Description:  In this video the vibration of one tuning forks is transferred through sound to another tuning fork. The ping pong balls bounces in response to this vibration. This can be used as an anchoring phenomenon in a grade 1 class but also can be used as supporting phenomenon in grades 4 and up.

Web Resources:  Tuning Fork Resonance on YouTube - Flinn Scientific Tuning Fork Demonstrations

Description:  A trichroic prism splits light into three beams of light with different wavelengths (or colors). These prisms are used in some video cameras to send different colors of light to different color sensors. The prisms are coated with special coatings to filter and transmit different wavelengths of light. This device could be used to investigate interactions of light with various materials to in increasing complexity K-12.

Web Resources:  Dichroic prism - Wikipedia, Trichroic Prism - Amazon

Description:  This pool table on the cruise ship Radiance of the Seas uses gyroscopic leveling to keep the pool table level during rough seas.

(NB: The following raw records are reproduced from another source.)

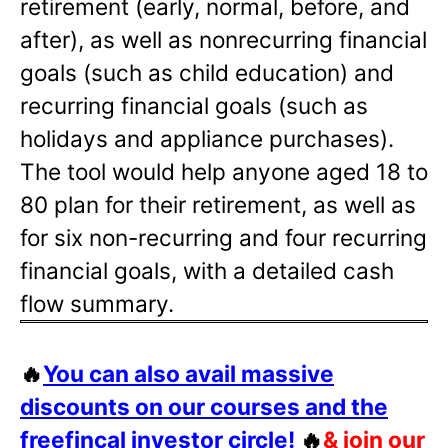
retirement (early, normal, before, and
after), as well as nonrecurring financial
goals (such as child education) and
recurring financial goals (such as
holidays and appliance purchases).
The tool would help anyone aged 18 to
80 plan for their retirement, as well as
for six non-recurring and four recurring
financial goals, with a detailed cash
flow summary.
🔥
You can also avail massive
discounts on our courses and the
freefincal investor circle!
🔥
& join our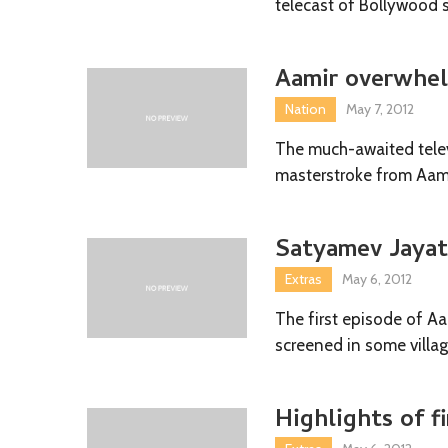
telecast of Bollywood 
Aamir overwhel
Nation
May 7, 2012
The much-awaited telev
masterstroke from Aami
Satyamev Jayate
Extras
May 6, 2012
The first episode of A
screened in some villag
Highlights of f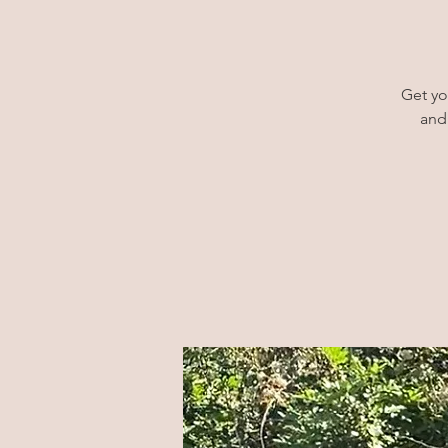
Get yo
and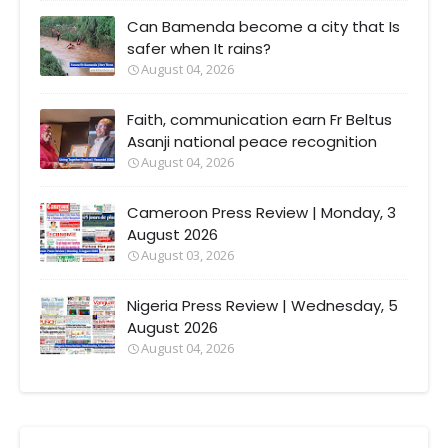
Can Bamenda become a city that Is
safer when It rains?
August 04, 2026
Faith, communication earn Fr Beltus
Asanji national peace recognition
August 04, 2026
Cameroon Press Review | Monday, 3
August 2026
August 03, 2026
Nigeria Press Review | Wednesday, 5
August 2026
August 04, 2026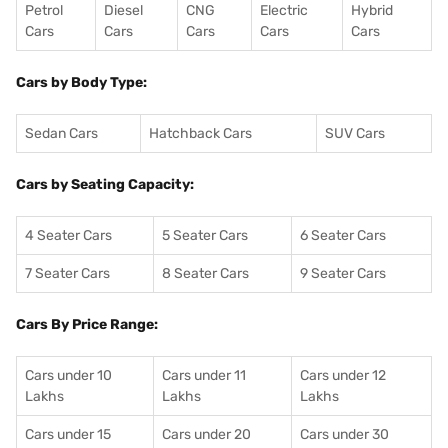
Petrol
Diesel
CNG
Electric
Hybrid
Cars
Cars
Cars
Cars
Cars
Cars by Body Type:
Sedan Cars
Hatchback Cars
SUV Cars
Cars by Seating Capacity:
4 Seater Cars
5 Seater Cars
6 Seater Cars
7 Seater Cars
8 Seater Cars
9 Seater Cars
Cars By Price Range:
Cars under 10
Cars under 11
Cars under 12
Lakhs
Lakhs
Lakhs
Cars under 15
Cars under 20
Cars under 30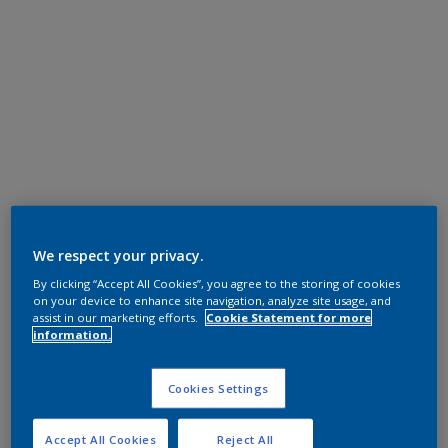
We respect your privacy.
By clicking “Accept All Cookies”, you agree to the storing of cookies
on your device to enhance site navigation, analyze site usage, and
assist in our marketing efforts.
Cookie Statement for more
information.
Cookies Settings
Accept All Cookies
Reject All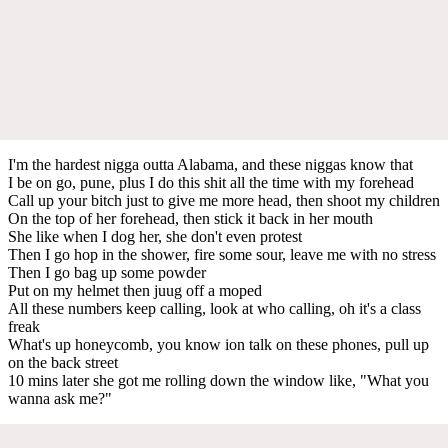
I'm the hardest nigga outta Alabama, and these niggas know that
I be on go, pune, plus I do this shit all the time with my forehead
Call up your bitch just to give me more head, then shoot my children
On the top of her forehead, then stick it back in her mouth
She like when I dog her, she don't even protest
Then I go hop in the shower, fire some sour, leave me with no stress
Then I go bag up some powder
Put on my helmet then juug off a moped
All these numbers keep calling, look at who calling, oh it's a class
freak
What's up honeycomb, you know ion talk on these phones, pull up
on the back street
10 mins later she got me rolling down the window like, "What you
wanna ask me?"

This design solution could be used to start a unit on waves. After learning more about the amplitude, wavelength and energy of waves students could attempt to build a similar solution of their own.

Web Resources: Gyroscope used for self-leveling cruise ship pool table - Geek.com,  Gyroscope - Wikipedia

Description:  The Rubens' tube was invented by German physicist Heinrich Rubens in 1905. It is a tube that is sealed at both ends in includes a flammable gas like propane. A speaker is attached to one end of the tube so sound waves can be transmitted thought the air/gas mixture. Small holes are drilled in the top of the tube and when the air/gas mixture emerges it creates a flame. As sound is played standing waves are created in the flames that change as the frequency of the waves is changed.

Web Resource:  Rubens’ tube - Wikipedia

Description:  In this amazing demonstration researchers are able to extract audio from the video of an object (a plant, an empty bag, etc.) in the same room as the sound. The sound waves vibrate the object which is made visible through tiny movements processed with a graphic algorithm. This could be used as a phenomenon in a unit on sounds, waves, and information.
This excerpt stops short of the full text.